By now you may have heard about two computer vulnerabilities nicknamed ‘Meltdown’ and ‘Spectre’. These are caused by a physical vulnerability in the processor chips installed in every modern computer for the last 10 years. Both manufacturers Intel and AMD are affected.
This vulnerability allows an attacker to view information they shouldn’t be able to. For example, they could see a password as you type it in real time.
Unfortunately, the only way to truly fix the problem is to replace the physical processor in the computer. Software vendors are scrambling to patch Windows, Linux and Mac operating systems to provide some level of mitigation, but this will only mitigate the issue, not resolve it.
The Roland Schorr team will be installing mitigation patches as they become available for our clients.
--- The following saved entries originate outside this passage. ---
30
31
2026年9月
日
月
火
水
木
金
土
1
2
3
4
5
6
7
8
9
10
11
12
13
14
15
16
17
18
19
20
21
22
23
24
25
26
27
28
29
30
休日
These patches require two updates, one to the operating system and one to firmware of the processor (called a microcode update).
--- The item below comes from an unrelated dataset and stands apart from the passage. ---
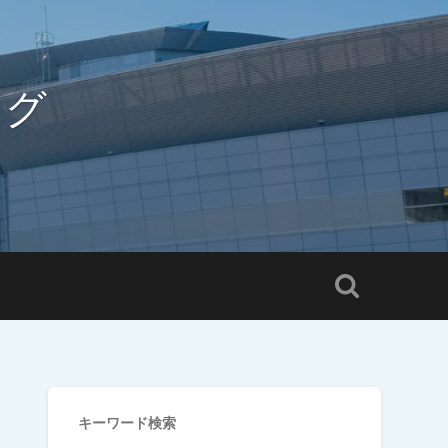
ログ
キーワード検索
- Mitigation patches are being provided for Windows 7 SP1, 8.1, 10 and Windows Server 2008 R2, 2012 R2, 2016
- At this time Microsoft has indicated they will not provide updates for older operating systems (Windows XP, 7 RTM, 8.0, Vista, Windows Server 2008 and Windows Server 2012).
All vendors, including cloud providers like Amazon (AWS), Google and Microsoft (Azure) are significantly impacted by this. Applying the security patches will require a reboot of all machines including cloud servers. Expect your favorite cloud-based applications to become unavailable for short periods of time over the next few weeks. In addition, early reports indicate that these patches may cause some performance impact. How much depends on the applications you’re running and how they interact with the processor. Please notify us of any noticeable system slowness so we can document which systems need to be replaced.